When Mary was seventeen but passing herself off as twenty-five or twenty-six, turning from the sidewalk and pushing the heavy wrought-iron gate that led to the front door of a house like the Warrens had rented in Oyster Bay, or the Bowens had on Park Avenue, would have made her body a hard knot of dread. It was worse when the woman of the house was young, newly married, maybe only eighteen or twenty herself. Girls of twenty know by instinct who is at least their own age and who is younger, and Mary would compensate by marching into the kitchen with authority, maybe even a little disdain. She’d thicken her accent like a gravy on the stove and hope that would explain to them why she seemed so young. A cultural difference, Mary could see the young mistress thinking. This is the way Irish are, I suppose. Once, when she arrived to cook for the Hill family on Riverside Drive, the mistress had taken one look at her and told her outright that she didn’t believe Mary’s age or experience. Mary had just turned eighteen, and had slowly been getting jobs the agency didn’t know about. Aunt Kate would hear about something from a friend, or Mary would answer an ad in the newspaper. In addition to a home so large that it could have housed a dozen families, the Hills had three carriages, six horses, and a pair of Shetland ponies for the children, who were not yet old enough to ride them. Mrs. Hill told Mary to be on her way.

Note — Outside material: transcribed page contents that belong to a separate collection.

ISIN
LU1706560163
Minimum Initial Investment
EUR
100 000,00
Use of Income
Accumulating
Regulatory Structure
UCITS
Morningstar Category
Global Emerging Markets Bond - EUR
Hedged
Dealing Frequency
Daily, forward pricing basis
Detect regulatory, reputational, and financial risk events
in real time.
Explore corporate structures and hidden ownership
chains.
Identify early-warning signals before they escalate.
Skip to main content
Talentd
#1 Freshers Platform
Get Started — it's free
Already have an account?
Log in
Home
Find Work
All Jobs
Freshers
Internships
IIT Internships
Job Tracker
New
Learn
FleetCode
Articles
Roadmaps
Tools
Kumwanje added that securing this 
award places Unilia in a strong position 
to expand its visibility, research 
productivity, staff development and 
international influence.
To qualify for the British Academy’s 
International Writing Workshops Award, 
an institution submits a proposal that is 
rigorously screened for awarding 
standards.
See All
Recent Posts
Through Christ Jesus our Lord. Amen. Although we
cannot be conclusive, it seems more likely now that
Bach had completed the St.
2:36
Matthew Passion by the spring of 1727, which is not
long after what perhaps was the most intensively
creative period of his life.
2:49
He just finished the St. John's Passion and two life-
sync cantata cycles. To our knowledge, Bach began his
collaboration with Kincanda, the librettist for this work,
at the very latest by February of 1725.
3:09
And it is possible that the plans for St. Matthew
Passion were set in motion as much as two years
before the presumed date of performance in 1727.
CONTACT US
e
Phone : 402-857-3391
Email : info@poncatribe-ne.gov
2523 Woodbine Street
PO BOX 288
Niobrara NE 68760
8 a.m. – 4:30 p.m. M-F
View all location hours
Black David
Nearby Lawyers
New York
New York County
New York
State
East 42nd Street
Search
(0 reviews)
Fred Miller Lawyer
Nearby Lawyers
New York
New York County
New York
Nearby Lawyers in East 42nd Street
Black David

“I only look young,” Mary insisted, feeling as she said it exactly what she was: a skinny child who hadn’t eaten a proper meal since her last employment. “You’ll get no one else out here today. I might as well make dinner before I go.”

Mrs. Hill hesitated. “I am hungry,” she admitted, and patted her considerable belly. “Only porridge this morning.”

After showing Mary to the kitchen, Mrs. Hill left her alone to create something wonderful out of the bland bits and pieces that had been left behind by the previous cook and the pale chicken carcass the porter had been sent out to fetch that morning. Mary found flour, butter, eggs, raisins, rosemary, three old apples she knocked on and then tested for juice with her front teeth. An hour later she brought Mr. and Mrs. Hill, along with their two children, plates of walnut and raisin chicken salad, with fresh bread and baked apples on the side. She stayed at the Hills’ until her true age was exposed by a porter who’d overlapped with her at a job in Brooklyn Heights. For the next few months Mary had to go back to washing and ironing, giving her the feeling that life was just one long, narrow road, with no turns, no peaks or valleys.